====== MATERIAL PROVIDED

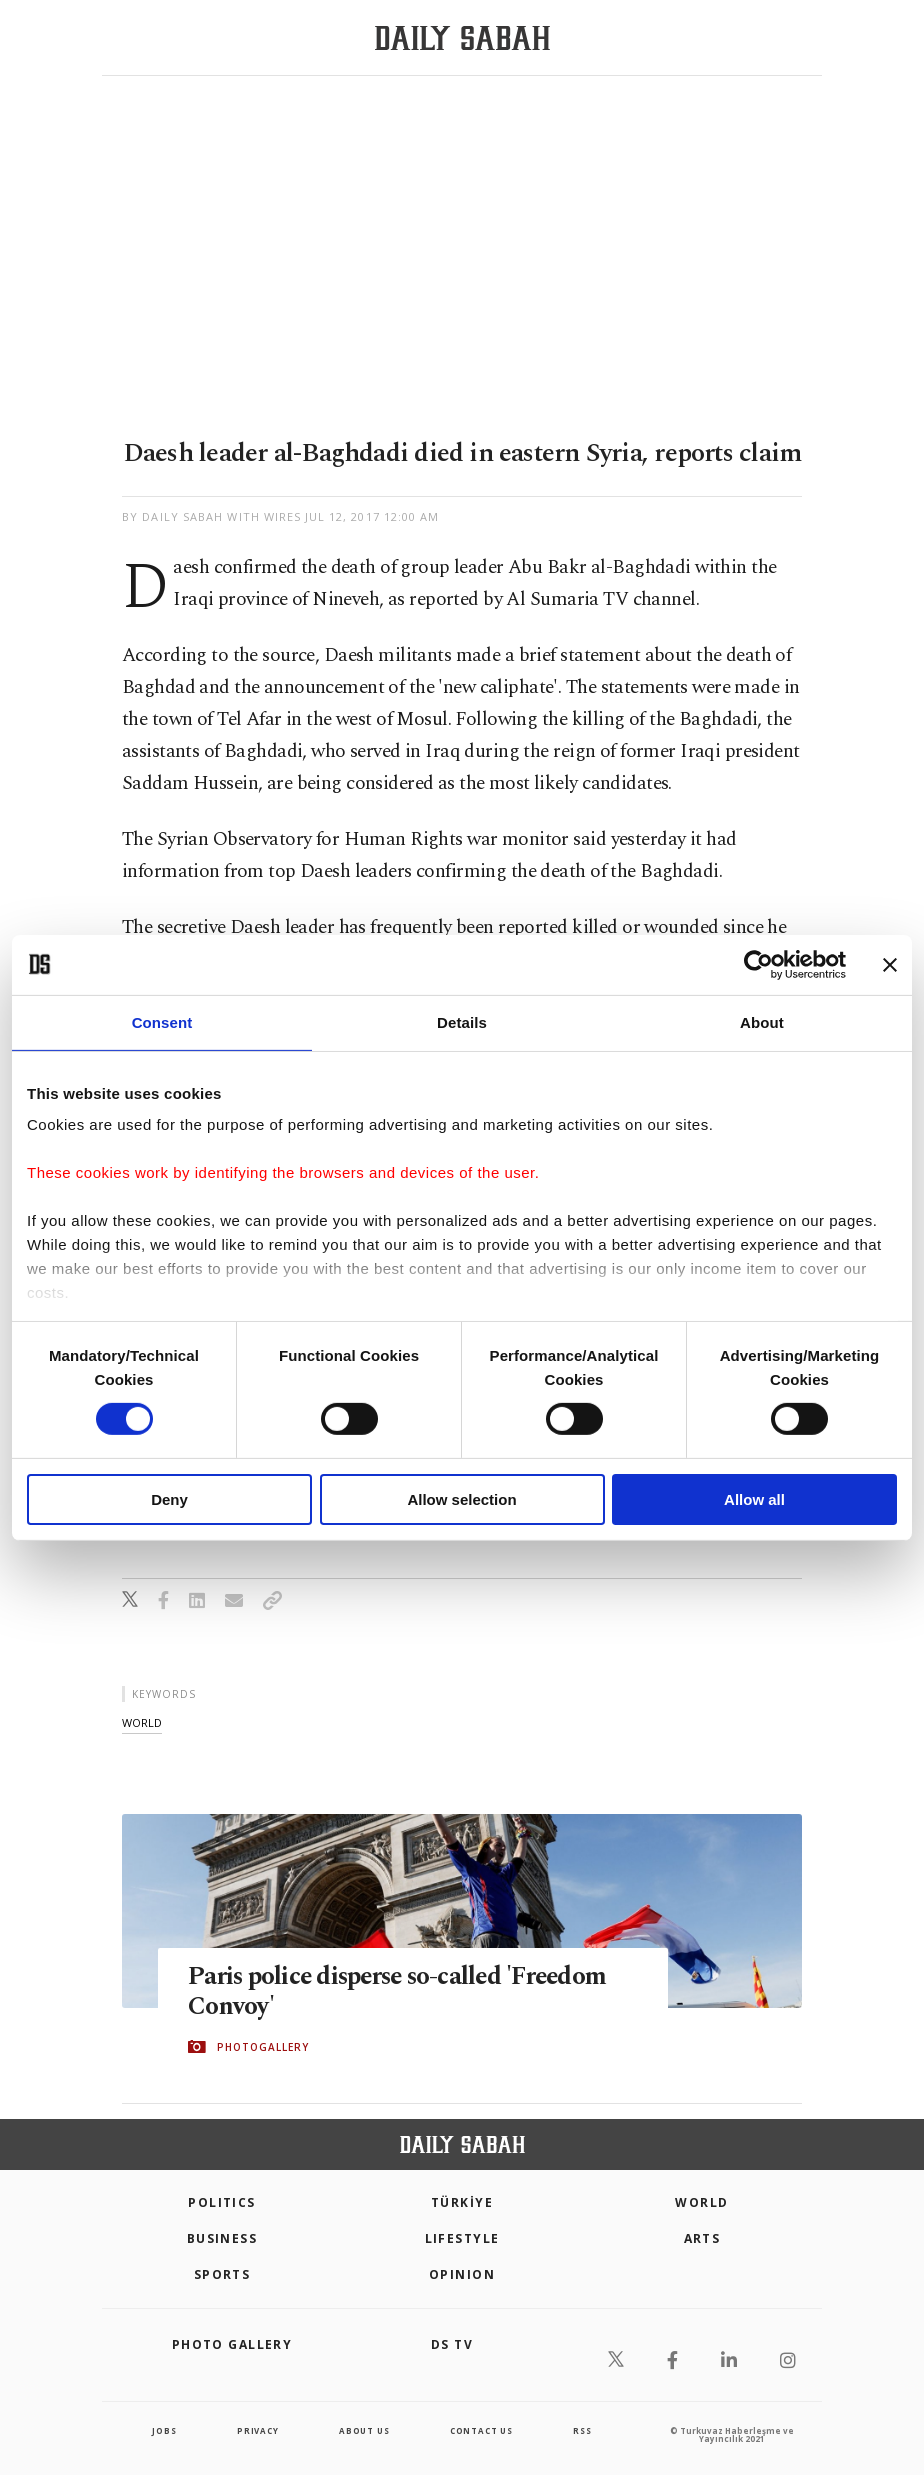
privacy (258, 2430)
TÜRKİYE (462, 2202)
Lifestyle (462, 2238)
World (701, 2202)
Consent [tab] (162, 1021)
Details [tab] (462, 1021)
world (142, 1722)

============

*WHAT TO DO*: The entries above need to be output again in full, exactly, and without pictures.

*THE COMPLETED TASK*:
privacy (258, 2430)
TÜRKİYE (462, 2202)
Lifestyle (462, 2238)
World (701, 2202)
Consent [tab] (162, 1021)
Details [tab] (462, 1021)
world (142, 1722)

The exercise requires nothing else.